7. In Plunder, Kaiser writes poignantly on the differences between Kajzer as myth and Kajzer as man. In Poland, he is revered among the treasure hunters and explorers, not for humanistic or ethical or spiritual reasons concerning genocide and its memory, but for the crumbs of information Kajzer provides about Riese—information incidental to Kajzer’s reasons for writing. In Israel, where Kajzer died in 1979, he was an ordinary person—“…just another survivor from Poland,” writes Kaiser, “…childless, remembered by a rapidly diminishing number of people.” And Kaiser trenchantly asks: “Which is preferable? The celebrated myth, which is at least partly false? Or the uncelebrated person, the memory of whom so quickly disappears?”
Abraham Kajzer—to put it starkly—cannot be recuperated either from his myth or from his obscurity. His book is an index and not a guide to the worst days of his life, and reading sympathetically means not entertaining the illusion that we know what those days were, or were to him, just as the finger pointing to the moon should not be mistaken for the moon itself. Likewise, to photograph in the places where Kajzer once passed those days is, at most, to unclose a new space for Kajzer’s opacity, and—if I am allowed to wish—to make a foil for the returning glint of the souls whose paths he crossed.

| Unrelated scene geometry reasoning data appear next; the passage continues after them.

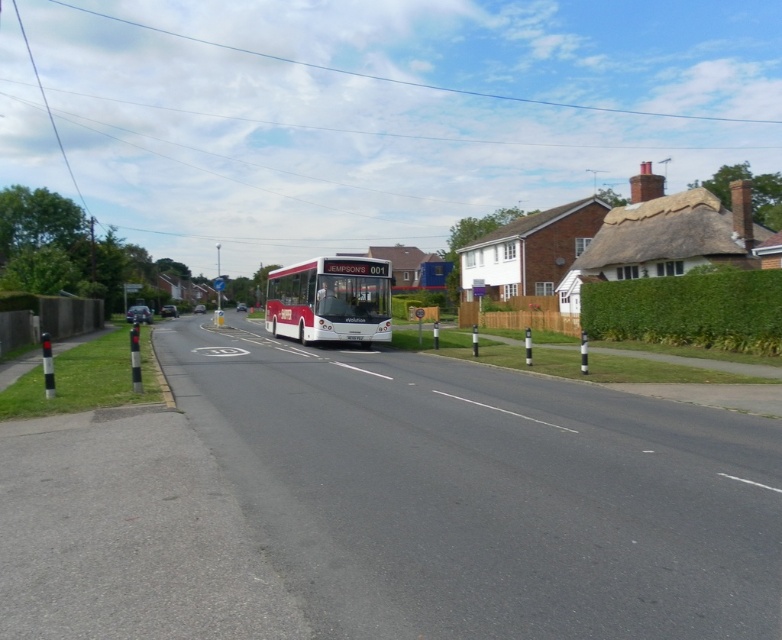 Question: Considering the relative positions of green leafy hedge at right and matte red bus at center in the image provided, where is green leafy hedge at right located with respect to matte red bus at center?

Choices:
 (A) below
 (B) above

Answer: (B)

Question: Which of the following is the closest to the observer?

Choices:
 (A) (732, 321)
 (B) (303, 285)

Answer: (A)

Question: Which point is closer to the camera?

Choices:
 (A) green leafy hedge at right
 (B) matte red bus at center

Answer: (A)

Question: Can you confirm if green leafy hedge at right is positioned below matte red bus at center?

Choices:
 (A) yes
 (B) no

Answer: (B)

Question: Does green leafy hedge at right appear over matte red bus at center?

Choices:
 (A) yes
 (B) no

Answer: (A)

7 + 0. Photography’s native realm is error—to appropriate an elegant formulation by the philosopher John T. Lysaker—photography is born there and error is where it lives.* And if so: then to return to Kajzer’s sites eighty years later and to make photographs that would vibrate with his words, somehow dilate them, even illuminate them from the side of the future—the audacity of such error is not photography’s poetic license, but its poetic trust.
* See John T. Lysaker, “Being True, Sounding False,” European Journal of American Studies, 15-1, 2020.